Without any of the pictures, print every record below exactly.

___ Data for analysis ___

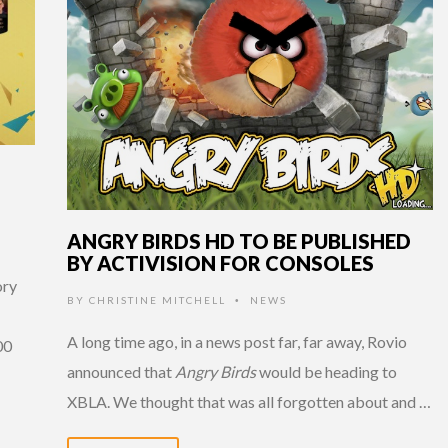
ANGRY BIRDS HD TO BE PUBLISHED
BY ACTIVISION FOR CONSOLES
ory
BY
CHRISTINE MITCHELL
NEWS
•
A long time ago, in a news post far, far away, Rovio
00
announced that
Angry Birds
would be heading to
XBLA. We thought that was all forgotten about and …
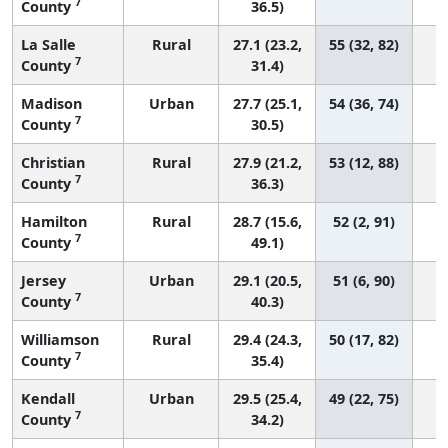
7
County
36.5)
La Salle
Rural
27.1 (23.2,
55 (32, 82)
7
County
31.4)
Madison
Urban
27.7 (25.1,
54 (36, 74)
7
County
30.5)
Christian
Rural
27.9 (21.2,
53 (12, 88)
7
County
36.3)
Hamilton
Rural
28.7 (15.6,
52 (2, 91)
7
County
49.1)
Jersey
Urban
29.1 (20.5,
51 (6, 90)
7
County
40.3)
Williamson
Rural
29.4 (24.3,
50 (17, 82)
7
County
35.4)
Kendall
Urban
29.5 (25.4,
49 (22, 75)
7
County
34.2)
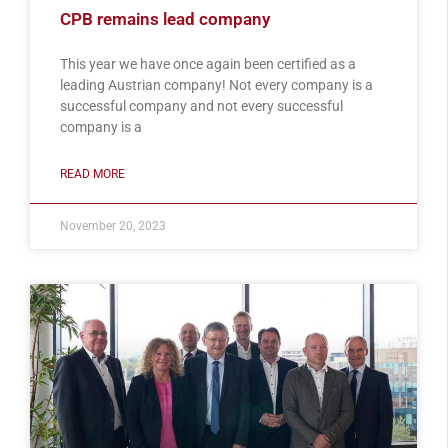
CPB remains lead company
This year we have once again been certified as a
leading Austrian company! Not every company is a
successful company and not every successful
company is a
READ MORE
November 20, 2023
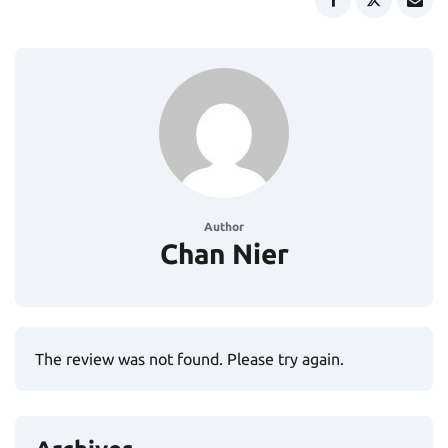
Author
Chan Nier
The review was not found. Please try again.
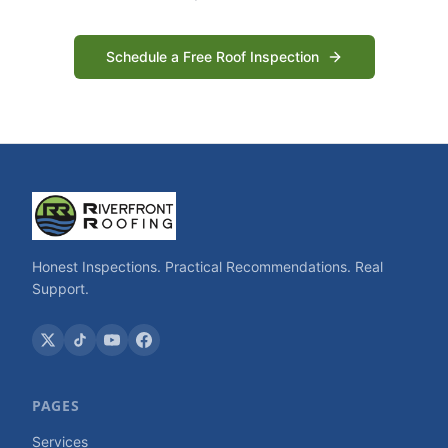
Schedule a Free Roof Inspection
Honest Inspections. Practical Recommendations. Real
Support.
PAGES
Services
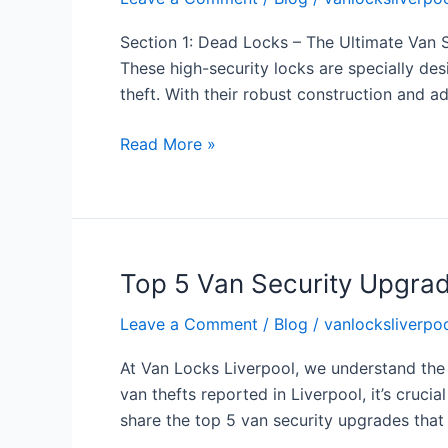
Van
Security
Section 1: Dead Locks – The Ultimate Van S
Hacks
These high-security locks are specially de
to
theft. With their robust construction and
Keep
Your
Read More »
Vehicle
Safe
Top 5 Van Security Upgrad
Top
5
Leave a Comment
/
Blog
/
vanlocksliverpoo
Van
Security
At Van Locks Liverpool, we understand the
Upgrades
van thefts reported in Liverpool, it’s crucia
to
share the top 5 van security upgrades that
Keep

___

> [Output below]:
ANGRY BIRDS HD TO BE PUBLISHED
BY ACTIVISION FOR CONSOLES
ory
BY
CHRISTINE MITCHELL
NEWS
•
A long time ago, in a news post far, far away, Rovio
00
announced that
Angry Birds
would be heading to
XBLA. We thought that was all forgotten about and …
7
County
36.5)
La Salle
Rural
27.1 (23.2,
55 (32, 82)
7
County
31.4)
Madison
Urban
27.7 (25.1,
54 (36, 74)
7
County
30.5)
Christian
Rural
27.9 (21.2,
53 (12, 88)
7
County
36.3)
Hamilton
Rural
28.7 (15.6,
52 (2, 91)
7
County
49.1)
Jersey
Urban
29.1 (20.5,
51 (6, 90)
7
County
40.3)
Williamson
Rural
29.4 (24.3,
50 (17, 82)
7
County
35.4)
Kendall
Urban
29.5 (25.4,
49 (22, 75)
7
County
34.2)
CPB remains lead company
This year we have once again been certified as a
leading Austrian company! Not every company is a
successful company and not every successful
company is a
READ MORE
November 20, 2023
Author
Chan Nier
The review was not found. Please try again.
Schedule a Free Roof Inspection
Honest Inspections. Practical Recommendations. Real
Support.
PAGES
Services
Van
Security
Section 1: Dead Locks – The Ultimate Van S
Hacks
These high-security locks are specially de
to
theft. With their robust construction and
Keep
Your
Read More »
Vehicle
Safe
Top 5 Van Security Upgrad
Top
5
Leave a Comment
/
Blog
/
vanlocksliverpoo
Van
Security
At Van Locks Liverpool, we understand the
Upgrades
van thefts reported in Liverpool, it’s crucia
to
share the top 5 van security upgrades that
Keep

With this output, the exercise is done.